## What is needed
Quote all entries exactly, leaving pictures aside.

Saved entries
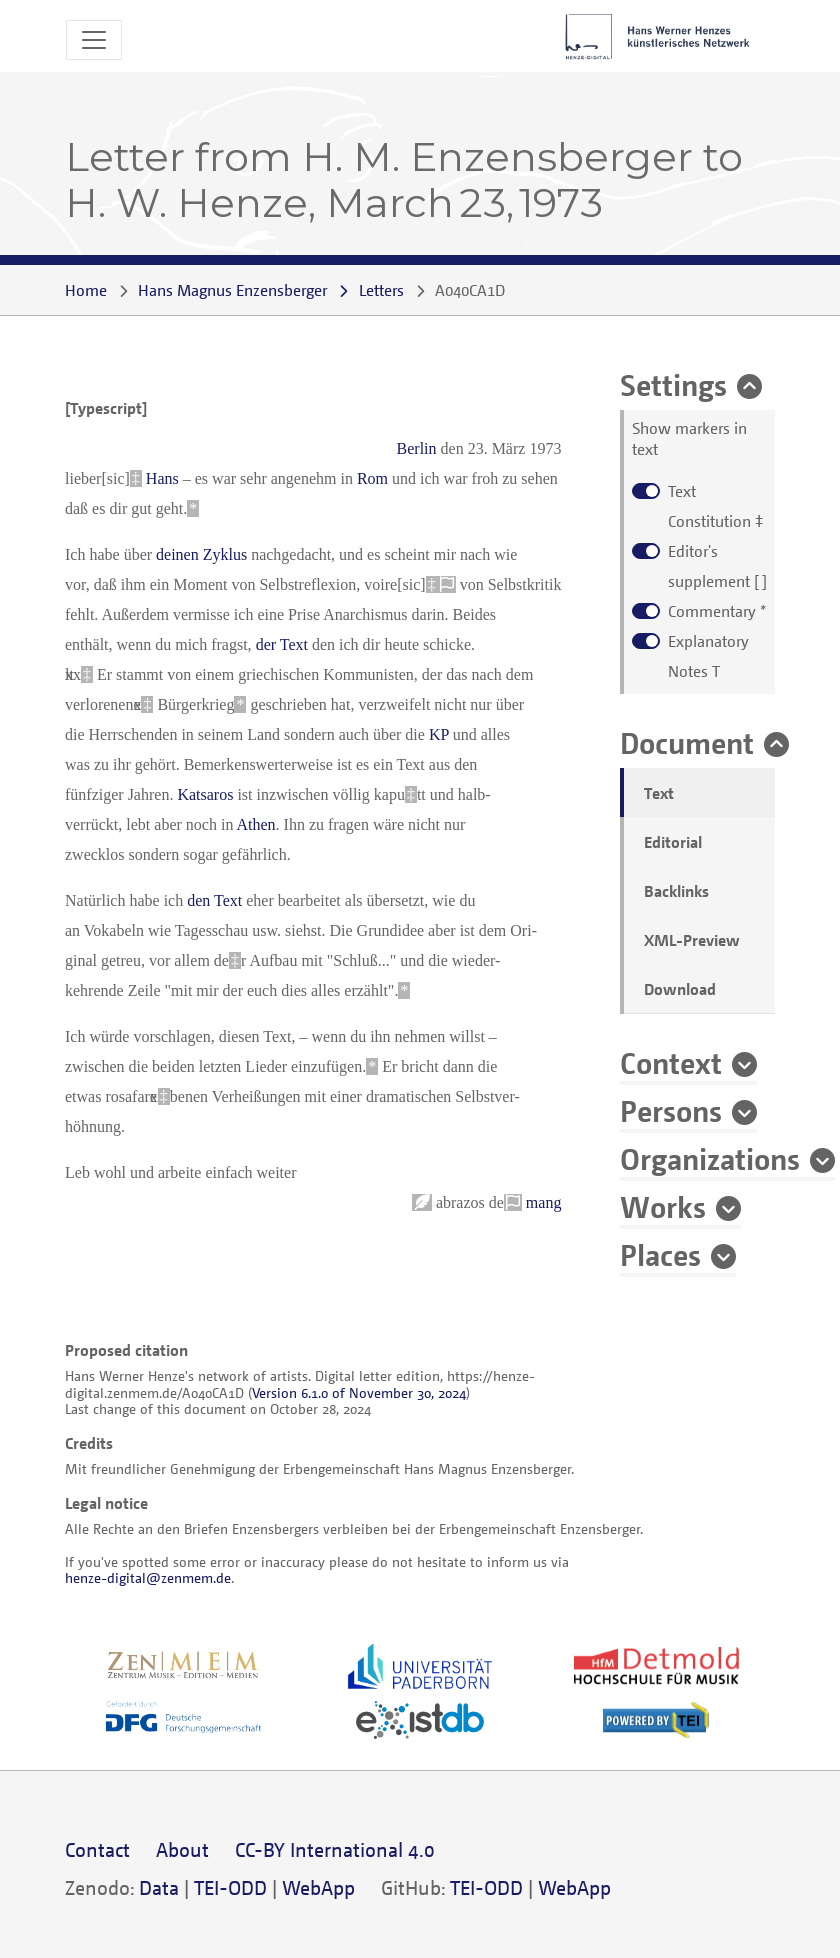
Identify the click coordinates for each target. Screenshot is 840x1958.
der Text (282, 644)
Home (86, 290)
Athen (256, 824)
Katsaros (205, 794)
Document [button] (687, 742)
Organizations (710, 1158)
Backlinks (676, 891)
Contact (97, 1849)
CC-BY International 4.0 (335, 1849)
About (182, 1849)
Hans (162, 478)
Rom (372, 478)
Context (671, 1062)
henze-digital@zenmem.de (148, 1577)
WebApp (318, 1887)
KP (439, 734)
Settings (673, 384)
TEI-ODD (230, 1887)
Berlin (417, 448)
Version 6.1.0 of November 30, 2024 (359, 1392)
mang (544, 1202)
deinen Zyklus (201, 554)
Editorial (673, 842)
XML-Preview (692, 940)
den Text (214, 900)
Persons (671, 1110)
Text (659, 793)
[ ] (717, 566)
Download (680, 989)
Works (663, 1206)
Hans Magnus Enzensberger (232, 290)
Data (159, 1887)
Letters (381, 290)
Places (660, 1254)
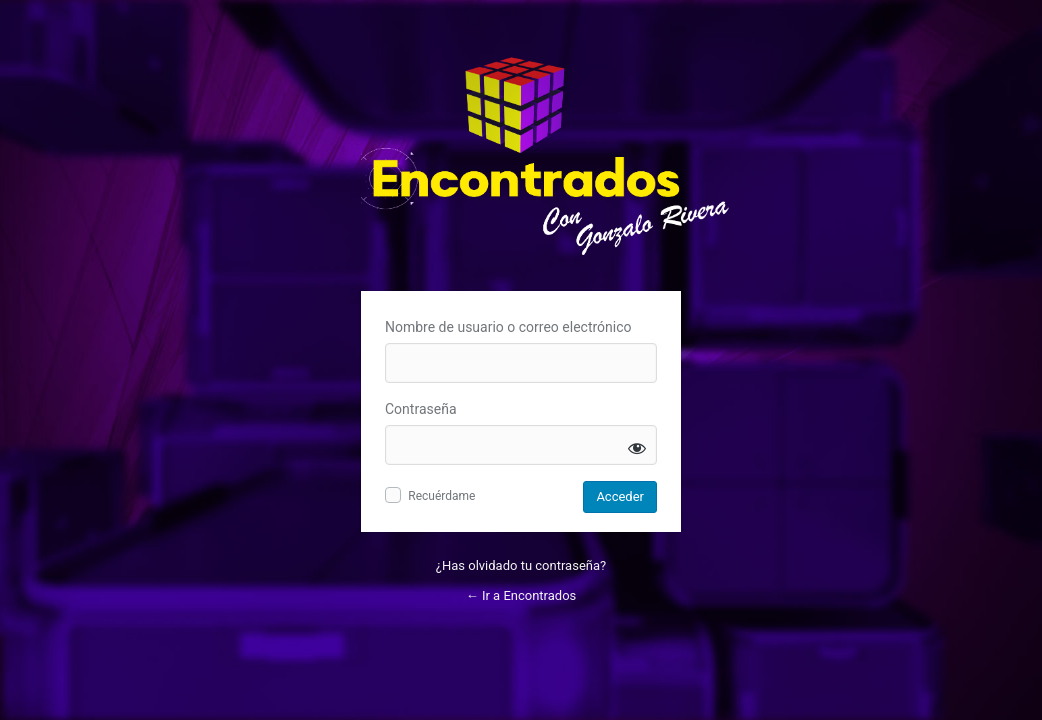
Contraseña (421, 409)
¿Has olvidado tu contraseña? (521, 565)
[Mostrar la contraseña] (637, 448)
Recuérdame (441, 496)
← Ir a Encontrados (521, 595)
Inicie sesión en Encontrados (548, 159)
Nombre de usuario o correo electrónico (508, 327)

## Exercise response
Identify the click coordinates for each target. Screenshot is 840x1958.
der Text (282, 644)
Home (86, 290)
Athen (256, 824)
Katsaros (205, 794)
Document [button] (687, 742)
Organizations (710, 1158)
Backlinks (676, 891)
Contact (97, 1849)
CC-BY International 4.0 (335, 1849)
About (182, 1849)
Hans (162, 478)
Rom (372, 478)
Context (671, 1062)
henze-digital@zenmem.de (148, 1577)
WebApp (318, 1887)
KP (439, 734)
Settings (673, 384)
TEI-ODD (230, 1887)
Berlin (417, 448)
Version 6.1.0 of November 30, 2024 (359, 1392)
mang (544, 1202)
deinen Zyklus (201, 554)
Editorial (673, 842)
XML-Preview (692, 940)
den Text (214, 900)
Persons (671, 1110)
Text (659, 793)
[ ] (717, 566)
Download (680, 989)
Works (663, 1206)
Hans Magnus Enzensberger (232, 290)
Data (159, 1887)
Letters (381, 290)
Places (660, 1254)
Contraseña (421, 409)
¿Has olvidado tu contraseña? (521, 565)
[Mostrar la contraseña] (637, 448)
Recuérdame (441, 496)
← Ir a Encontrados (521, 595)
Inicie sesión en Encontrados (548, 159)
Nombre de usuario o correo electrónico (508, 327)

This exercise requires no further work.